[Page-level text extractions]
Start of Block

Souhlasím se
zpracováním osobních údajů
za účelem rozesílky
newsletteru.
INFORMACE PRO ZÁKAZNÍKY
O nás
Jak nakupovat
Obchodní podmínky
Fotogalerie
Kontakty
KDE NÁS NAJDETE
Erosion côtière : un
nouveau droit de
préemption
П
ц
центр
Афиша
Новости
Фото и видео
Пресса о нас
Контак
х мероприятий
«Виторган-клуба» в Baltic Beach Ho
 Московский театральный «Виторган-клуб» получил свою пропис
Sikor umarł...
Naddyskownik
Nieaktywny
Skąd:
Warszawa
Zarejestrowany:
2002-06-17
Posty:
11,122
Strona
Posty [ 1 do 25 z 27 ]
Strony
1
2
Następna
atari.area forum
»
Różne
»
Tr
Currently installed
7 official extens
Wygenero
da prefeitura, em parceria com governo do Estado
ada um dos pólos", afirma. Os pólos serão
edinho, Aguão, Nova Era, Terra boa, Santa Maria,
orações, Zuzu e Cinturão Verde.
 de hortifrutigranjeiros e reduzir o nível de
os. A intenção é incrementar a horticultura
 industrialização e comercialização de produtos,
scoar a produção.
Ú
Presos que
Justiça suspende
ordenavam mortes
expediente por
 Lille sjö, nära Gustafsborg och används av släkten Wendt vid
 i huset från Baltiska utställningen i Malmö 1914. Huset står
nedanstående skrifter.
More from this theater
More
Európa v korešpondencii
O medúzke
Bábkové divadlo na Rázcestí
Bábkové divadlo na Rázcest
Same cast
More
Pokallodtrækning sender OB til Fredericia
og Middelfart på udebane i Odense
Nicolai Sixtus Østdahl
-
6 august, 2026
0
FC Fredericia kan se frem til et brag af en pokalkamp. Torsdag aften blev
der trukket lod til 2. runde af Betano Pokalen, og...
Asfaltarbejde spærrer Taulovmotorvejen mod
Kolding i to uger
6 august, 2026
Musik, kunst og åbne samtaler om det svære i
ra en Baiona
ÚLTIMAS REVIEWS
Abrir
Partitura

End of Block

→ Task directions:
Looking at the entries above, find how many lines include the word "Виторган" and write that number alone.

→ Answer section:
2